Understand all, you're right. I found the deal on the SC kit which is why I picked it up. Next will be the oil cooler and I was thinking the cjm oil pan as well.

turtle64b 06-03-2017 11:23 AM

Fuel Injectors: IMPORTANT
 
Here's a hiccup that's extremely dangerous and very avoidable if anyone reading this is planning on upgrading their injectors as well: Use the spacers!!!!!!!!!1!!!!111!!!!

I can't actually stress that enough. Somehow we installed the new injectors (ID1050Xs) without the supplied spacers and my #4 injector separated itself from the rail while driving down a busy road... Very awkward...

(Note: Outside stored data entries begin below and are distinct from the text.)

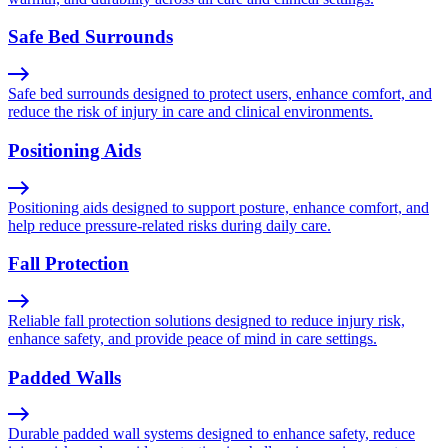
Safe Bed Surrounds
Safe bed surrounds designed to protect users, enhance comfort, and
reduce the risk of injury in care and clinical environments.
Positioning Aids
Positioning aids designed to support posture, enhance comfort, and
help reduce pressure-related risks during daily care.
Fall Protection
Reliable fall protection solutions designed to reduce injury risk,
enhance safety, and provide peace of mind in care settings.
Padded Walls
Durable padded wall systems designed to enhance safety, reduce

Sitting at a stoplight, the car randomly starting idling extremely rough and then turned off. Upon attempting to restart the car, I noticed a puff of dark smoke from one of my drivers' side hood vents. Commence "Oh ****, Oh ****, Oh ****". Popped the hood, immediately smelled gas and noticed gas boiling on my intake runners under the fuel rails. Not having the fire extinguisher I do now, I did the only thing I could think of and I poured the contents of my water bottle onto the boiling mixture to cool it down, dilute it and try to wash some of it off. My neighbor towed me back to my house (only about 2 miles away) and I tore down the culprit area this morning to discover the above issue...

I talked to Z1 about getting the spacers through them since I am ordering my oil cooler and pan through them as well in hopes that maybe they would include a set for me and I should hear back Monday from them. Until then, I get to do the one thing I hoped not to do again for a long, long while... Take off and re-install that damn Stillen intake manifold :shakes head:

B&W_Evader 06-05-2017 09:05 AM

Must have some good karma saved up... No Fire. :tup:

Had a fuel leak on a couple of my cars in the past. When I first got my 914, the tank would leak until it was half full. Found the previous guy put a screw to hold the carpet in place. Screw went through the floor and into the tank. It was leaking from there. Leaking hoses in 2 other cars. Pretty lucky none of them ended up in fires. Just nasty headaches from the gasoline high.